Speakers included the Deputy Director of Planning from the Planning Directorate, Director of Quod – a CIL Expert Group,  the Group Land & Planning Director at Barratts, an Acquisitions Director from Unite and two planning lawyers from Dentons.

CIL – which has so far been adopted by only a third of local authorities, albeit with another third currently in the process of signing up or thinking about it – came in for serious criticism from all sides.  Even the Planning Directorate was lukewarm in its defence – explaining that the review was the opportunity to make changes and that it had suffered from changes under three different administrations – Labour, the Coalition and Conservative.  There was also a general sense that, for all its many faults, CIL was better than some of the alternatives that had been proposed.  Nonetheless, a sizeable minority of the audience would vote for its abolition.

Among the various criticisms the following were some of the most trenchant:

  • CIL is not being used for its original purpose of funding infrastructure to support the relevant development.  In many cases it was not being spent at all, as there is no obligation on Local Authorities to spend it.  In others it is being used to fund existing infrastructure projects rather than new ones or even for improvements to the public sector – flower beds in the town square, as it was dismissively described.
  • The amount of contradictory and confusing legislation and regulation made interpretation extraordinarily difficult and people reached very different views and came to very different conclusions on the same wording.  It was explained that the regulations had to be amended every year just to make it work – and the Localism Act confused interpretation even further.  Perhaps most damningly, Phil Barnes of Barratts explained that he was a CIL expert: 'Less than 100 people in the country know more about CIL than I do', he said, 'and I don't have a clue about how the rate is worked out !' There is no consolidated version of the regulations and published Government guidance does not reflect the most recent changes.
  • Delay in the process mean that CIL can take more time to resolve than the entire planning process, and it can be also used by Local Authorities to determine what is delivered rather than for its proper purpose.  (Although it was pointed out that its purpose has changed over the years as a result of political tinkering).
  • Its application can be arbitrary and unfair.  The process of making deductions for demolition could be dependent on timing and produce unexpected results. While a decision can be appealed the appeal is automatically determined if development is commenced, with the result that developers are faced with an impossible choice – a modern version of Morton's Fork.
  • The boundaries between CIL, s.106 and affordable housing are fluid, which is very far from the original intention.  Consequently it is arguable whether CIL does in fact bear down on the price at which the land is sold to the developer, as intended.  The other consequence can be a reduction in the amount of affordable housing which could be justified once the viability assessments are carried out.
  • It is clear that some Local Authorities are using CIL, rather than the Local Plan, to determine the nature and amount of certain types of development.  Charges can vary enormously between neighbouring authorities.  Unite were loud in their condemnation of the effect this can have on the provision of student housing for which there is a high demand, although it is unpopular with some authorities. 

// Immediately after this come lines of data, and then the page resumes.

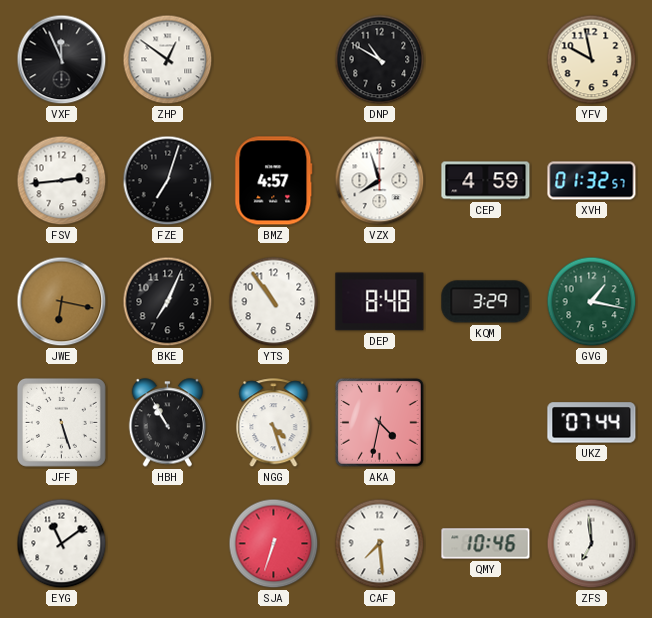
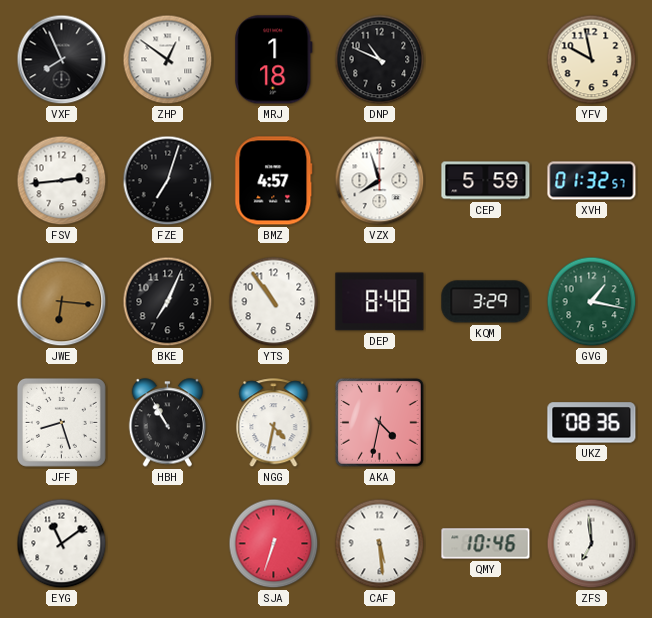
VXF: 11:56 -> 7:56
MRJ: none -> 1:18
DNP: 10:50 -> 10:49
CEP: 4:59 -> 5:59
JWE: 6:17 -> 6:16
JFF: 5:27 -> 8:27
NGG: 4:27 -> 4:32
UKZ: 07:44 -> 08:36
CAF: 7:29 -> 5:29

     They gave two examples:

  • Tower Hamlets – the CIL rate for hotels is four times less than that for student housing;
  • Also in Tower Hamlets the CIL rate for student housing is six times higher than in the City of London.

This is partly driven by the perceived higher yield and therefore higher land values for this use. One consequence is that Unite have no scheme for student accommodation in London after 2016.

The panel concluded with a series of wish lists, in particular:

  • Accountability on Local Authority CIL spending;
  • A review of different CIL charging rates;
  • Delivery of infrastructure should be identified in advance and CIL payments used to fund it;
  • A consolidated version of the regulations should be provided;
  • One CIL rate for all uses;
  • A review of deductions for demolition;
  • Abolition of s.106;
  • CIL to be used to fund affordable housing.

Many thanks to the BPF for arranging an excellent seminar and for fortifying an audience largely stunned into silence with mince pies and mulled wine.